Perceptions of health insurance fraud are slowly changing for the better as people begin to better understand the link between fraud and premium increases.

This was the key message from Steve Knox, Aetna International’s lead fraud investigator and International Special Investigations Unit manager at a recent worldwide industry conference.

Knox joined Phil Peart, General Manager, Travel Claim Investigations for MJM Corporate Risk Services, and Ingenin CEO Ranjit Mana in Geneva, Switzerland, in late October at the International Travel Insurance Conference (ITIC) Global 2018 to discuss the latest trends in fraud and best practices to combat it.

Fraud can take the form of amended receipts and claims forms, images and reports pulled from online sources and submitted as legitimate documentation, dual claims, collusion with unscrupulous health care providers, and the sharing of membership cards amongst friends and family.

"While only a small number of our 800,000-strong member base commits fraud, they generally fall into two categories: opportunistic fraud and cases where the plan is solely taken out with the intention of committing fraud," said Knox.

He noted that the historic perception of the health insurance industry as ‘fair game’ when it comes to fraud and abuse has been changing lately.

"The impression used to be that because individuals pay for their insurance cover year after year — often without needing to claim — they should be entitled to recoup some of that, and that it’s okay to fudge a claim now and again,” he said. "But sooner or later, the damaging effect of fraud is felt by everyone from members to providers whether they realise it or not."

For employers and members, fraud impacts their wallets and well-being by pushing up health care inflation and premiums and affecting their wealth and associated happiness.

For providers and payers, it puts pressure on their finances by squeezing budgets that should be allocated to innovation in service and technology — much of which is designed to keep people well, improve their health outcomes and rein in spiralling health care costs.

"Although some people mistakenly believe the chances of being caught are low and the repercussions minimal, it's becoming less 'socially acceptable' to wantonly commit opportunistic fraud," said Knox. "And it’s becoming less acceptable for organisations to 'farm claims', where managers and intermediaries encourage people to make insurance claims.
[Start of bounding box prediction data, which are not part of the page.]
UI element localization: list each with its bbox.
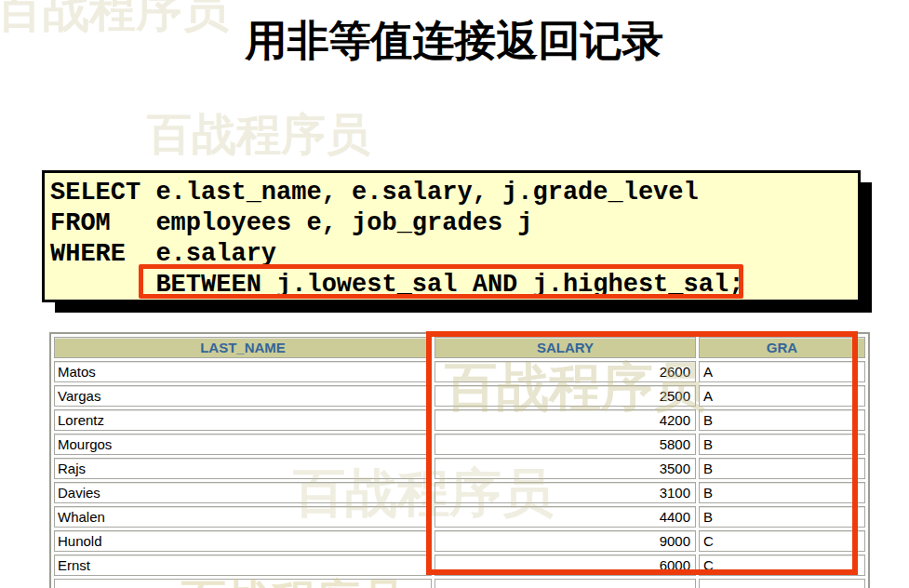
grade-cell: B [699, 506, 865, 528]
table-row: Ernst 6000 C [54, 555, 865, 576]
slide: 百战程序员 百战程序员 百战程序员 百战程序员 百战程序员 用非等值连接返回记录… [0, 0, 909, 588]
table-row: Whalen 4400 B [54, 506, 865, 528]
sql-line-between: BETWEEN j.lowest_sal AND j.highest_sal; [50, 270, 858, 301]
last-name-cell: Ernst [54, 555, 432, 576]
grade-cell: B [699, 409, 865, 431]
column-header-grade: GRA [699, 337, 865, 358]
last-name-cell: Hunold [54, 530, 432, 552]
sql-line-where: WHERE e.salary [50, 239, 858, 270]
table-row: Rajs 3500 B [54, 458, 865, 479]
grade-cell: B [699, 458, 865, 479]
sql-indent [50, 271, 155, 299]
sql-line-from: FROM employees e, job_grades j [50, 208, 858, 239]
grade-cell: B [699, 434, 865, 455]
salary-cell: 2600 [434, 361, 696, 382]
grade-cell: C [699, 555, 865, 576]
sql-code-block: SELECT e.last_name, e.salary, j.grade_le… [42, 170, 861, 302]
column-header-salary: SALARY [434, 337, 696, 358]
table-row: Vargas 2500 A [54, 385, 865, 407]
between-clause: BETWEEN j.lowest_sal AND j.highest_sal [155, 271, 729, 299]
table-row-clipped [54, 579, 865, 588]
salary-cell: 4200 [434, 409, 696, 431]
grade-cell: C [699, 530, 865, 552]
table-row: Lorentz 4200 B [54, 409, 865, 431]
grade-cell: B [699, 482, 865, 503]
salary-cell [434, 579, 696, 588]
last-name-cell: Vargas [54, 385, 432, 407]
last-name-cell: Lorentz [54, 409, 432, 431]
salary-cell: 3500 [434, 458, 696, 479]
salary-cell: 3100 [434, 482, 696, 503]
column-header-last-name: LAST_NAME [54, 337, 432, 358]
table-row: Davies 3100 B [54, 482, 865, 503]
salary-cell: 9000 [434, 530, 696, 552]
table-row: Hunold 9000 C [54, 530, 865, 552]
last-name-cell: Davies [54, 482, 432, 503]
last-name-cell: Mourgos [54, 434, 432, 455]
grade-cell: A [699, 361, 865, 382]
table-header-row: LAST_NAME SALARY GRA [54, 337, 865, 358]
last-name-cell [54, 579, 432, 588]
watermark-above-code: 百战程序员 [147, 112, 370, 156]
page-title: 用非等值连接返回记录 [0, 13, 909, 69]
salary-cell: 2500 [434, 385, 696, 407]
sql-line-select: SELECT e.last_name, e.salary, j.grade_le… [50, 178, 858, 208]
grade-cell [699, 579, 865, 588]
table-row: Mourgos 5800 B [54, 434, 865, 455]
salary-cell: 6000 [434, 555, 696, 576]
table-row: Matos 2600 A [54, 361, 865, 382]
salary-cell: 4400 [434, 506, 696, 528]
last-name-cell: Matos [54, 361, 432, 382]
sql-semicolon: ; [729, 271, 743, 299]
last-name-cell: Rajs [54, 458, 432, 479]
last-name-cell: Whalen [54, 506, 432, 528]
salary-cell: 5800 [434, 434, 696, 455]
grade-cell: A [699, 385, 865, 407]
results-table: LAST_NAME SALARY GRA Matos 2600 A Vargas… [49, 332, 870, 588]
People now understand that fraud results in a lose-lose situation — and that’s one of the reasons why we have a zero-tolerance policy at Aetna International."

Knox shared valuable insights at the conference on the lengths to which Aetna International goes to prevent fraud, waste and abuse and recover misappropriated funds.

"There aren’t many examples of fraud that our claims teams haven’t experienced," he said. "With data mining and other robust fraud prevention procedures in place, strong collaboration across key organisational departments, and the expertise and language skills of our regional experts, we have a strong track record of preventing and detecting fraudulent activity. We also maintain close ties to national and international crime agencies to whom we report the names of perpetrators."

Understanding there may be instances where errors are the genuine result of forgetfulness or misinterpretation, Knox said that it’s important to look into every questionable claim with a close eye. "Not all fraud is committed with malicious intent," he added. "But we investigate all claims that raise red flags to determine whether deliberate fraud has occurred, at which point action can be taken and the claim is denied."